On the latest episode of Glee, the writers tackled a sensitive issue with a very bizarre conceit. Kurt--the out and proud gay student at McKinley High School--decided to run for class president and audition for the role of Tony in West Side Story. Ditzy cheerleader Brittany was brought on as Kurt's campaign manager and created a series of posters declaring that students should vote Kurt because he's a unicorn. This did not stop every other friend and teacher he liked and trusted from laughing at his every move in auditioning for the musical. Kurt is told at every turn that he's too gay to play straight while being told that he should be proud of being too gay to play straight. The unicorn image troubles and excites me. On the one hand, it could easily be used as a slur. Kurt is so different that he doesn't even exist. He's not a human at all. He's just something that shouldn't exist. That's pretty twisted. I will admit upfront that is a particularly cynical reading of the image. What the show does cop to and aim for isn't much better.

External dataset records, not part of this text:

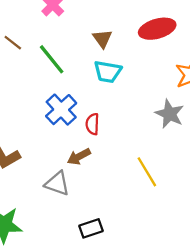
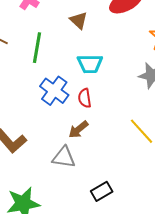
green line: (52, 59) -> (37, 48), turned 60
cyan trapezoid: (108, 72) -> (90, 64), moved

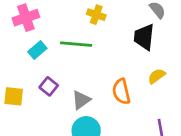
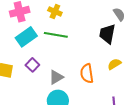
yellow cross: (96, 15) -> (55, 12), moved
cyan rectangle: (37, 50) -> (26, 37), size x1.5

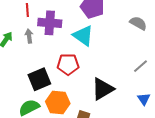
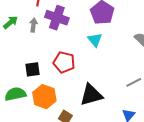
cyan triangle: (83, 36) -> (95, 40), moved, size x0.7
black square: (39, 79) -> (32, 69), size x0.7

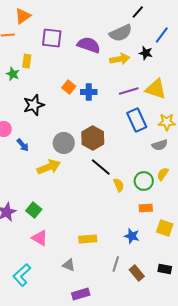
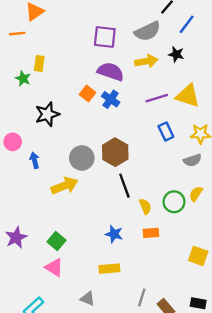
blue line: (162, 35) -> (187, 24), moved
purple square: (52, 38) -> (105, 37), moved
purple semicircle: (89, 45) -> (111, 72), moved
blue cross: (89, 92) -> (111, 99), turned 35
blue rectangle: (137, 120) -> (166, 131), size x0.7
blue arrow: (23, 145) -> (35, 160), turned -152
black line: (101, 167) -> (124, 186), turned 30
orange rectangle: (146, 208) -> (151, 233), moved
green square: (34, 210) -> (56, 241), moved
blue star: (132, 236) -> (114, 234), moved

It doesn't get much better when you look at the reasons the kids give him to be proud of a unicorn. He takes pride in his appearance. He likes to stand out from the crowd. He's a unique and cheerful person that people love. But if he's so unique and people like him so much, why are they just trying to pin him into a fancy little box with glitter and rainbows?

The unicorn imagery as decided by Brittany was sweet and complimentary. She compared Kurt to a unicorn because he's a magical person who could do great things for the school. That's a positive image. It could have been spun further than a smile as he hung up campaign posters at the end of the episode, but that wasn't as important as tearing him apart for being too gay to [blank] the rest of the episode.

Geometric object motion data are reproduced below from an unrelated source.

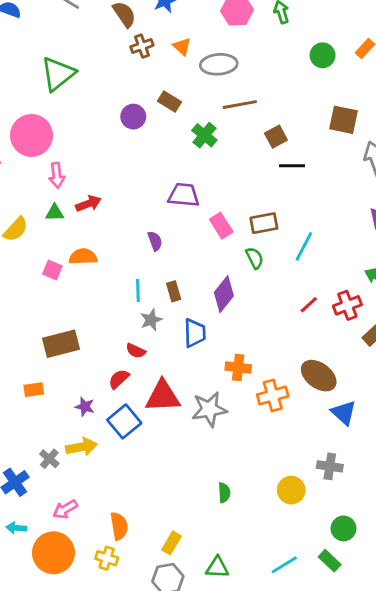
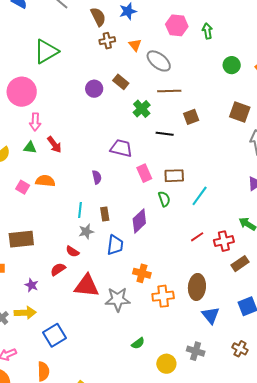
gray ellipse: (219, 64) -> (159, 61), turned 35
black line: (292, 166) -> (165, 134), moved
red arrow: (88, 204) -> (54, 145), turned 66
brown ellipse: (319, 376) -> (197, 287), turned 50
blue square: (124, 421) -> (54, 335), moved
green semicircle: (224, 493) -> (138, 343), moved, turned 48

Kurt is immediately dismissed as a contender for the leading man in West Side Story because he sings "I'm the Greatest Star" for his audition.

He is not dismissed because this is a horrible choice for a West Side Story audition. He's dismissed because student director Artie, Coach Bieste, and guidance counselor Emma Pillsbury decide he's too gay to play straight. He demands he get a second audition to prove he can play straight. He does a perfectly acceptable turn as Romeo in Romeo & Juliet and is laughed at the entire time. Even scene partner Rachel starts laughing at him. He gives a great audition, proving that he can act straight after proving he's the best male singer in the club, and it's still not good enough because he's gay.

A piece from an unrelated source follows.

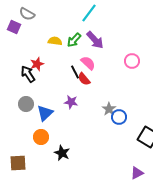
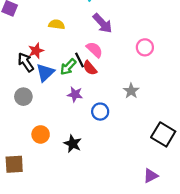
green arrow: (74, 40) -> (68, 67), moved
gray star: (109, 109) -> (131, 91), moved
blue triangle: (45, 113) -> (45, 73), moved
blue circle: (119, 117) -> (100, 112), moved
black star: (62, 153) -> (73, 144), moved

Quite clearly, some writer got stuck on the idea of addressing that slam piece about Sean Hayes being too gay to convincingly play he male romantic lead in Promises, Promises (when his performance was perfect for the show and quite endearing). This writer just completely missed the mark in making that commentary palatable.

I know the awkward narrative is intentional. I'm sure it will build to a nice arc on the show. If it was just the dismiss an actor based on his sexuality story, I'd be willing to go along for the ride. It's not. Combined with the unicorn imagery, it's a bit tasteless.

There is a message of empowerment that could have been banged out with the unicorn imagery. It's not. It's pretty handily destroyed in a father/son scene for Kurt. His father tells him that it's great that he's a unicorn and that he should just write material for himself if he can't play straight.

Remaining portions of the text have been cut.